■ **Your task**
No pictures, please. Output the lines from the start of the data through the line that contains "không khí hiệu quả.", both included, exactly as they stand.

■ **Data supplied**

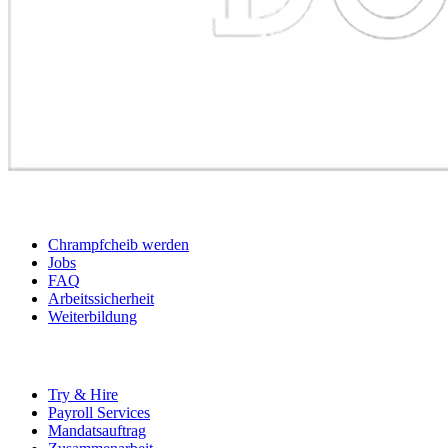
BEWERBER
Chrampfcheib werden
Jobs
FAQ
Arbeitssicherheit
Weiterbildung
UNTERNEHMEN
Try & Hire
Payroll Services
Mandatsauftrag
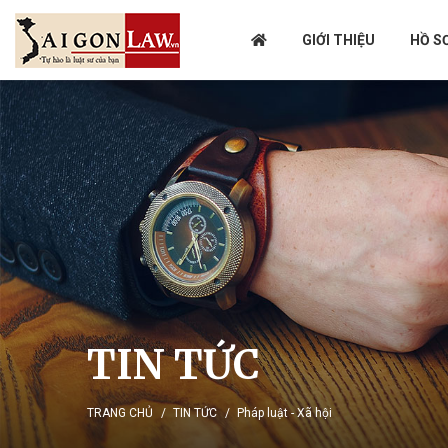
GIỚI THIỆU
HỒ S
TIN TỨC
TRANG CHỦ
TIN TỨC
Pháp luật - Xã hội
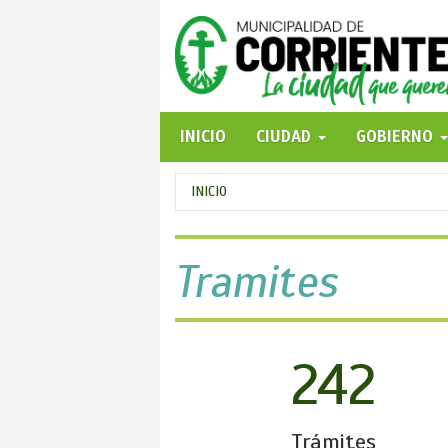
Pasar
al
contenido
principal
INICIO
CIUDAD
GOBIERNO
Se
INICIO
encuentra
usted
Tramites
aquí
242
Trámites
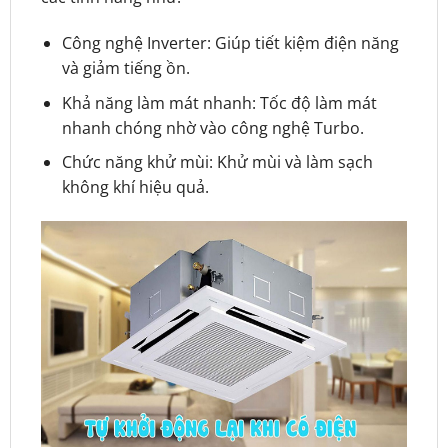
Công nghệ Inverter: Giúp tiết kiệm điện năng
và giảm tiếng ồn.
Khả năng làm mát nhanh: Tốc độ làm mát
nhanh chóng nhờ vào công nghệ Turbo.
Chức năng khử mùi: Khử mùi và làm sạch
không khí hiệu quả.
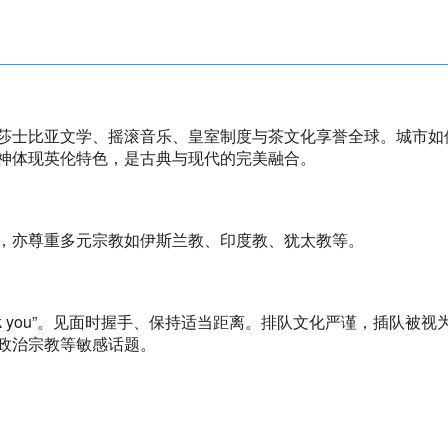
莎士比亚文学、摇滚音乐、皇室制度与茶文化享誉全球。城市如
神体现英伦特色，是古典与现代的完美融合。
，亦尊重多元宗教如伊斯兰教、印度教、犹太教等。
thank you”。见面时握手、保持适当距离。排队文化严谨，插
政治宗教等敏感话题。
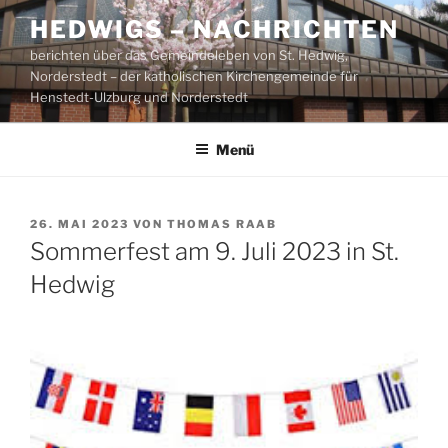
Zum
HEDWIGS – NACHRICHTEN
Inhalt
berichten über das Gemeindeleben von St. Hedwig,
springen
Norderstedt – der katholischen Kirchengemeinde für
Henstedt-Ulzburg und Norderstedt
Menü
VERÖFFENTLICHT
26. MAI 2023
VON
THOMAS RAAB
AM
Sommerfest am 9. Juli 2023 in St.
Hedwig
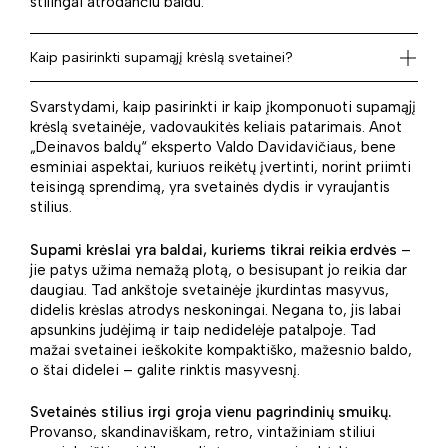
stilingai atrodančiu baldu.
Kaip pasirinkti supamąjį krėslą svetainei?
Svarstydami, kaip pasirinkti ir kaip įkomponuoti supamąjį
krėslą svetainėje, vadovaukitės keliais patarimais. Anot
„Deinavos baldų“ eksperto Valdo Davidavičiaus, bene
esminiai aspektai, kuriuos reikėtų įvertinti, norint priimti
teisingą sprendimą, yra svetainės dydis ir vyraujantis
stilius.
Supami krėslai yra baldai, kuriems tikrai reikia erdvės
–
jie patys užima nemažą plotą, o besisupant jo reikia dar
daugiau. Tad ankštoje svetainėje įkurdintas masyvus,
didelis krėslas atrodys neskoningai. Negana to, jis labai
apsunkins judėjimą ir taip nedidelėje patalpoje. Tad
mažai svetainei ieškokite kompaktiško, mažesnio baldo,
o štai didelei – galite rinktis masyvesnį.
Svetainės stilius irgi groja vienu pagrindinių smuikų.
Provanso, skandinaviškam, retro, vintažiniam stiliui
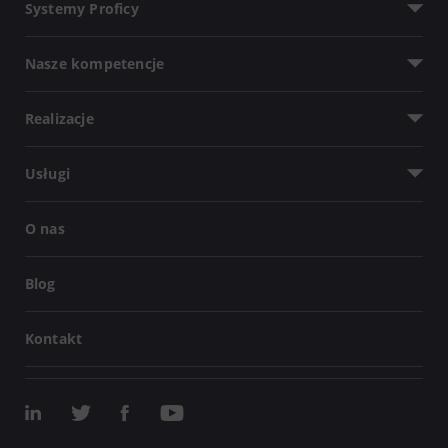
Systemy Proficy
Nasze kompetencje
Realizacje
Usługi
O nas
Blog
Kontakt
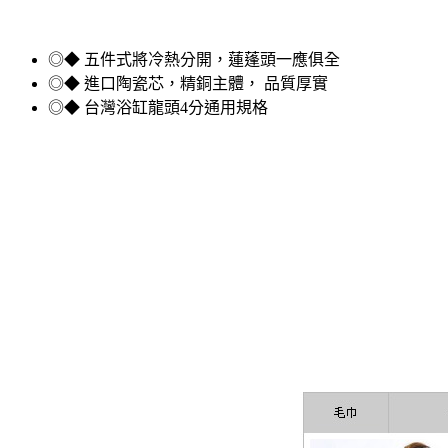
◎◆ 五件式將冷熱分開，蓮蓬頭一應俱全
◎◆ 進口陶瓷芯，精銅主體， 品質厚實
◎◆ 台灣浴缸龍頭4分通用規格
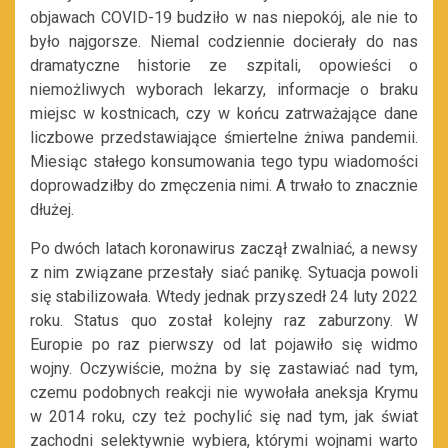
objawach COVID-19 budziło w nas niepokój, ale nie to
było najgorsze. Niemal codziennie docierały do nas
dramatyczne historie ze szpitali, opowieści o
niemożliwych wyborach lekarzy, informacje o braku
miejsc w kostnicach, czy w końcu zatrważające dane
liczbowe przedstawiające śmiertelne żniwa pandemii.
Miesiąc stałego konsumowania tego typu wiadomości
doprowadziłby do zmęczenia nimi. A trwało to znacznie
dłużej.
Po dwóch latach koronawirus zaczął zwalniać, a newsy
z nim związane przestały siać panikę. Sytuacja powoli
się stabilizowała. Wtedy jednak przyszedł 24 luty 2022
roku. Status quo został kolejny raz zaburzony. W
Europie po raz pierwszy od lat pojawiło się widmo
wojny. Oczywiście, można by się zastawiać nad tym,
czemu podobnych reakcji nie wywołała aneksja Krymu
w 2014 roku, czy też pochylić się nad tym, jak świat
zachodni selektywnie wybiera, którymi wojnami warto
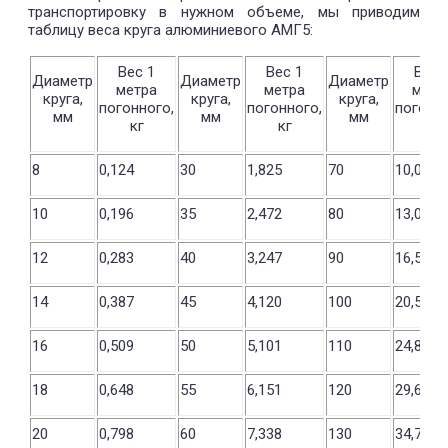
транспортировку в нужном объеме, мы приводим
таблицу веса круга алюминиевого АМГ5:
Вес 1
Вес 1
Вес 
Диаметр
Диаметр
Диаметр
метра
метра
метр
круга,
круга,
круга,
погонного,
погонного,
погонно
мм
мм
мм
кг
кг
кг
8
0,124
30
1,825
70
10,006
10
0,196
35
2,472
80
13,047
12
0,283
40
3,247
90
16,579
14
0,387
45
4,120
100
20,503
16
0,509
50
5,101
110
24,819
18
0,648
55
6,151
120
29,626
20
0,798
60
7,338
130
34,727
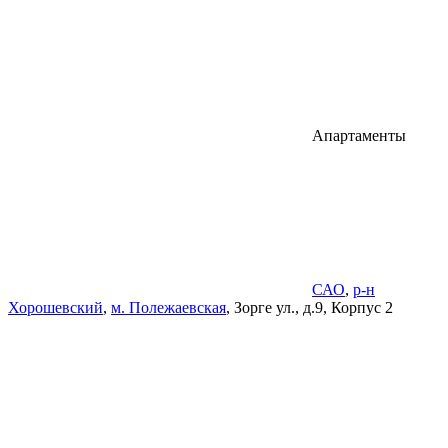
Апартаменты
САО
,
р-н
Хорошевский
,
м. Полежаевская
, Зорге ул., д.9, Корпус 2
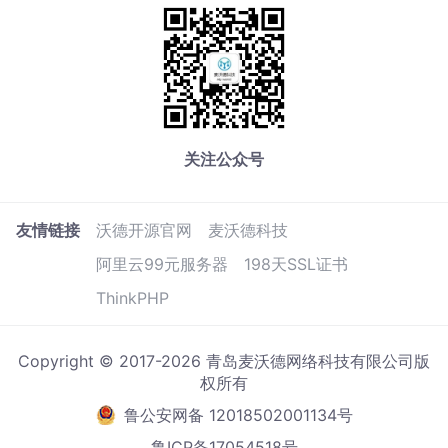
关注公众号
友情链接
沃德开源官网
麦沃德科技
阿里云99元服务器
198天SSL证书
ThinkPHP
Copyright © 2017-2026 青岛麦沃德网络科技有限公司版
权所有
鲁公安网备 12018502001134号
鲁ICP备17054518号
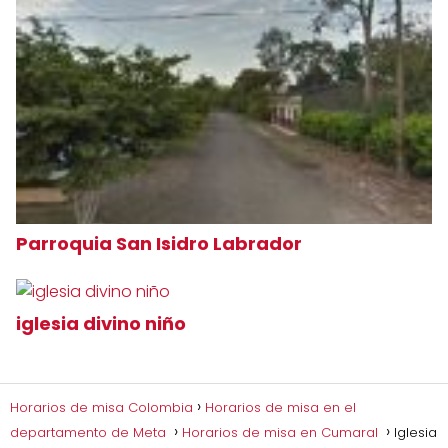
Parroquia San Isidro Labrador
iglesia divino niño
Horarios de misa Colombia
Horarios de misa en el
departamento de Meta
Horarios de misa en Cumaral
Iglesia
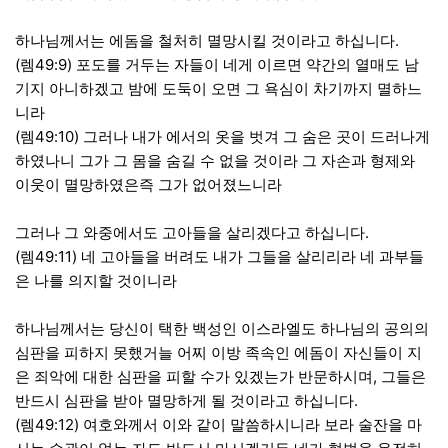
하나님께서는 에돔을 철처히 멸망시킬 것이라고 하십니다.
(렘49:9) 포도를 거두는 자들이 네게 이르면 약간의 열매도 남
기지 아니하겠고 밤에 도둑이 오면 그 욕심이 차기까지 멸하느
니라
(렘49:10) 그러나 내가 에서의 옷을 벗겨 그 숨은 곳이 드러나게
하였나니 그가 그 몸을 숨길 수 없을 것이라 그 자손과 형제와
이웃이 멸망하였은즉 그가 없어졌느니라
그러나 그 와중에서도 고아들을 살리겠다고 하십니다.
(렘49:11) 네 고아들을 버려도 내가 그들을 살리리라 네 과부들
은 나를 의지할 것이니라
하나님께서는 당신이 택한 백성인 이스라엘도 하나님의 공의의
심판을 피하지 못했거늘 어찌 이방 족속인 에돔이 자신들이 지
은 죄악에 대한 심판을 피할 수가 있겠는가 반문하시며, 그들은
반드시 심판을 받아 멸망하게 될 것이라고 하십니다.
(렘49:12) 여호와께서 이와 같이 말씀하시니라 보라 술잔을 마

■ **Output for this exercise**
BEWERBER
Chrampfcheib werden
Jobs
FAQ
Arbeitssicherheit
Weiterbildung
UNTERNEHMEN
Try & Hire
Payroll Services
Mandatsauftrag
GIỚI THIỆU
HỒ S
TIN TỨC
TRANG CHỦ
TIN TỨC
Pháp luật - Xã hội
Pasar
al
contenido
principal
INICIO
CIUDAD
GOBIERNO
Se
INICIO
encuentra
usted
Tramites
aquí
242
Trámites
Công nghệ Inverter: Giúp tiết kiệm điện năng
và giảm tiếng ồn.
Khả năng làm mát nhanh: Tốc độ làm mát
nhanh chóng nhờ vào công nghệ Turbo.
Chức năng khử mùi: Khử mùi và làm sạch
không khí hiệu quả.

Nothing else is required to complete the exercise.